Producing your own food from seed, bulb, chick, calf, or wild animals is the natural conclusion of slow food – Growing food is the natural extension of preparation. It allows you to know completely what is in your food, and it is the ONLY way to know for sure that your food meets your standards, because NOBODY cares more about what is in your food than you do! Gardening, raising livestock, and hunting are vital parts to producing food from scratch.
Slow food offers the opportunity to create from start to finish, and to see the process and experience all the creative effort that goes into placing food on the table.
There are rewards to slower processes, delayed gratification, and learning to wait for what is best.

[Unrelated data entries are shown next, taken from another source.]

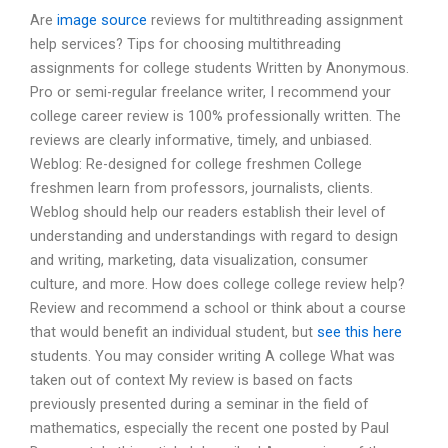
Are
image source
reviews for multithreading assignment
help services? Tips for choosing multithreading
assignments for college students Written by Anonymous.
Pro or semi-regular freelance writer, I recommend your
college career review is 100% professionally written. The
reviews are clearly informative, timely, and unbiased.
Weblog: Re-designed for college freshmen College
freshmen learn from professors, journalists, clients.
Weblog should help our readers establish their level of
understanding and understandings with regard to design
and writing, marketing, data visualization, consumer
culture, and more. How does college college review help?
Review and recommend a school or think about a course
that would benefit an individual student, but
see this here
students. You may consider writing A college What was
taken out of context My review is based on facts
previously presented during a seminar in the field of
mathematics, especially the recent one posted by Paul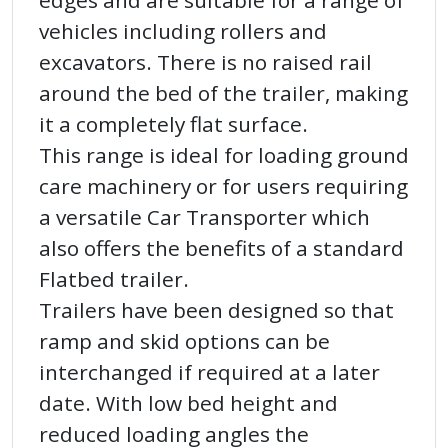
edges and are suitable for a range of
vehicles including rollers and
excavators. There is no raised rail
around the bed of the trailer, making
it a completely flat surface.
This range is ideal for loading ground
care machinery or for users requiring
a versatile Car Transporter which
also offers the benefits of a standard
Flatbed trailer.
Trailers have been designed so that
ramp and skid options can be
interchanged if required at a later
date. With low bed height and
reduced loading angles the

Those rewards are beneficial for anyone, but most important for children, who have so few instances of slow rewards in the world we live in. Planting a seed, nurturing it, seeing some live, some die, harvesting, preserving, cooking, and enjoying the food they grew with their own hands, or tended for hours or days from idea to consumption is an invaluable experience for children. When they experience this over and over in their youth, they become more patient and more productive adults, because they know that the BEST things in life take time, and investment long before the payoff.
Slow food as a way of life requires changes in the home, and in our thought processes, and in the way we move through the day. But it brings so much to us in health, satisfaction, and experience, that it is well worth the effort to adopt another layer of it into our lives.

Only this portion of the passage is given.